Aproveitando o início do Final Four nesta quarta-feira (com transmissão da TNT Sports), preparamos um mini guia sobre o torneio, comentando brevemente sobre as campanhas das seleções, o significado do título e os elencos. Confira:
Itália
O momento não poderia ser mais favorável à Itália neste Final Four. A equipe de Roberto Mancini disputará o torneio em casa e vem embalada pela conquista recente da Eurocopa. Talvez a grande indagação seja mesmo a maneira como o título continental depois de 53 anos poderá interferir na motivação dos italianos. A missão da temporada está cumprida, e de maneira brilhante, o que pode gerar uma acomodação. No entanto, o fato de jogar diante de seu público (o que já influenciou na Euro) também deve dar um gás a mais para que a Azzurra feche 2021 como um dos anos mais gloriosos de sua história. Qualidade não falta, até pelo excelente futebol apresentado pelos pupilos de Mancini nos últimos meses.

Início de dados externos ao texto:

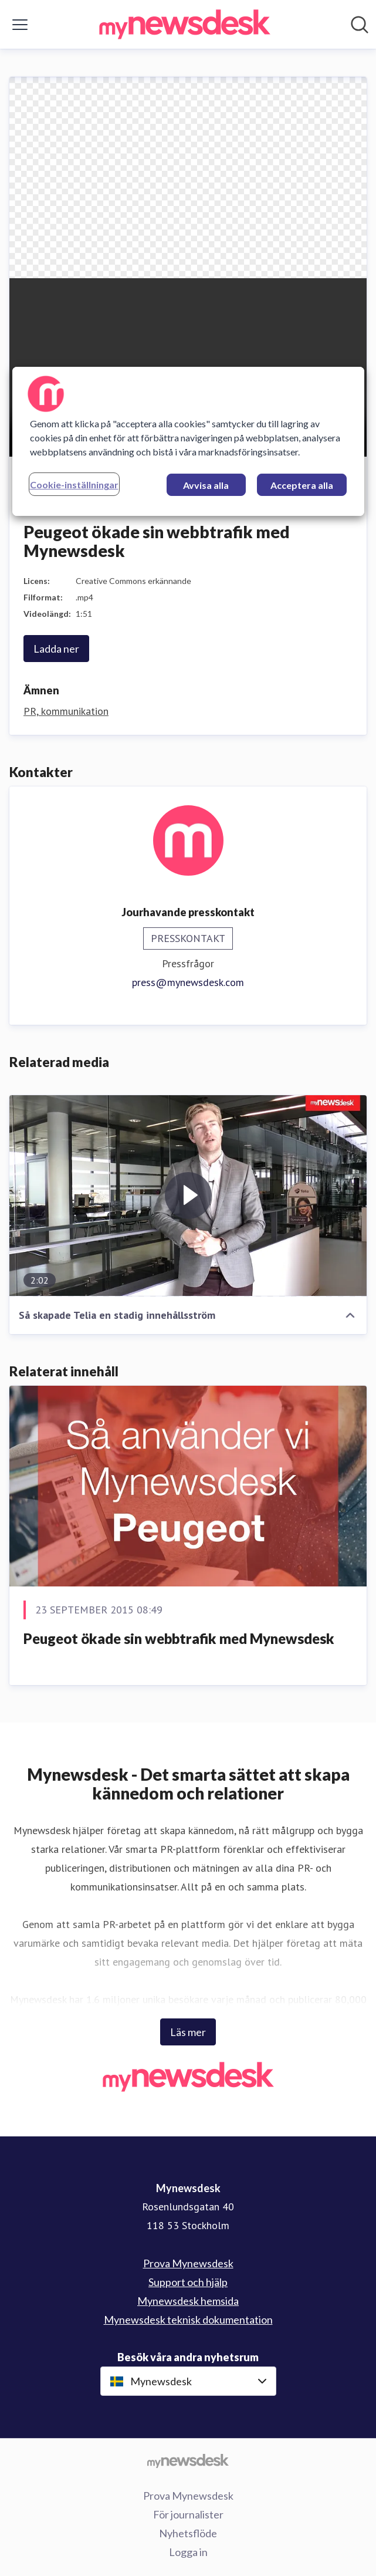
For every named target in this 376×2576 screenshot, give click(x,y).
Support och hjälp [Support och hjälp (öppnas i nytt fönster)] (188, 2281)
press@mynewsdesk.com (188, 982)
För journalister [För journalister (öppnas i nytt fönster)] (188, 2514)
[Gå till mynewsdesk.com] (188, 2460)
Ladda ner (56, 648)
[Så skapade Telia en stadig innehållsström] (188, 1196)
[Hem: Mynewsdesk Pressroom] (185, 24)
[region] (188, 441)
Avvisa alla (206, 485)
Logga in (188, 2551)
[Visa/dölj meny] (20, 25)
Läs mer (188, 2031)
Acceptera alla (301, 485)
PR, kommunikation (66, 711)
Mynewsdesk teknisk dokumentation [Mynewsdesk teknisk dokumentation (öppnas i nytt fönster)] (188, 2319)
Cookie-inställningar (74, 484)
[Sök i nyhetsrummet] (359, 24)
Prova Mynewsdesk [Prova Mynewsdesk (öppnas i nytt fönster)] (188, 2263)
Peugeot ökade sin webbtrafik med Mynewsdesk (178, 1638)
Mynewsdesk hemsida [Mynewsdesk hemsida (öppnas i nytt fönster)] (188, 2300)
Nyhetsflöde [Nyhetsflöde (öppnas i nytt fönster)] (188, 2533)
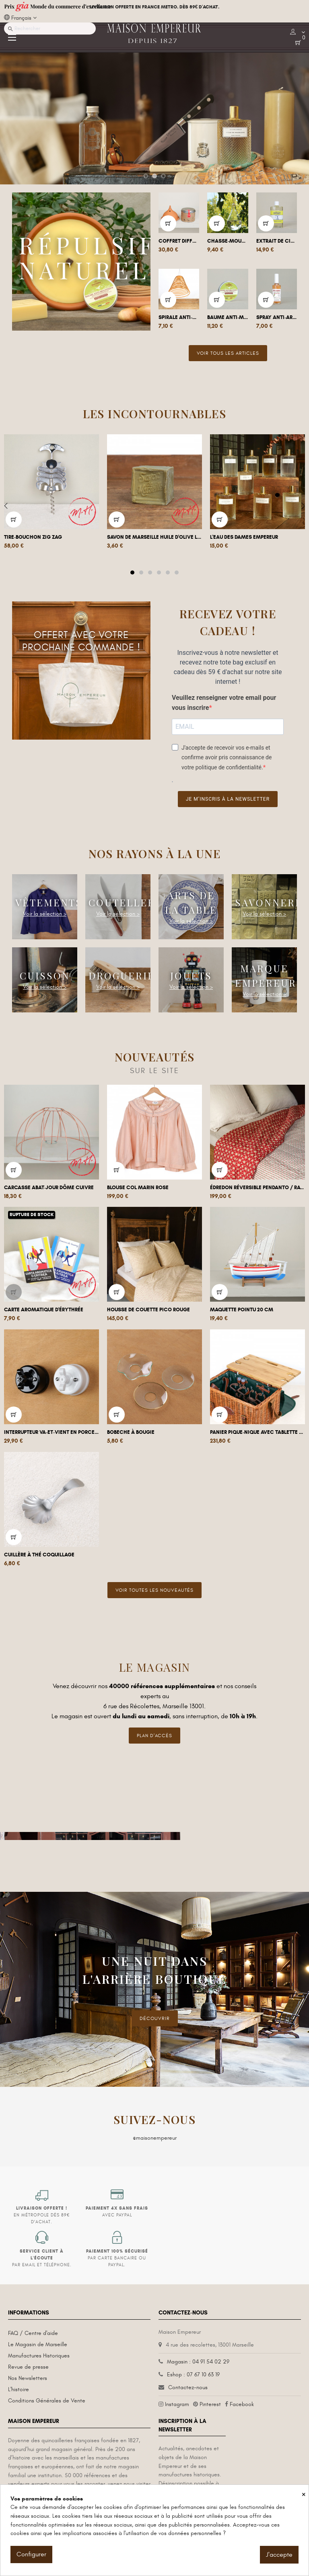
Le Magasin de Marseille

A campanha na fase de classificação da Liga das Nações sustentou a atual série invicta da Itália. Não foi o grupo mais difícil, em que a Holanda aparecia como principal concorrente, enquanto Polônia e Bósnia corriam por fora. Ainda assim, a Azzurra fez uma campanha segura em que somou 12 pontos, com três vitórias e três empates. O triunfo sobre os holandeses em Amsterdã, sobretudo, provou-se essencial para que os italianos terminassem na primeira colocação da chave.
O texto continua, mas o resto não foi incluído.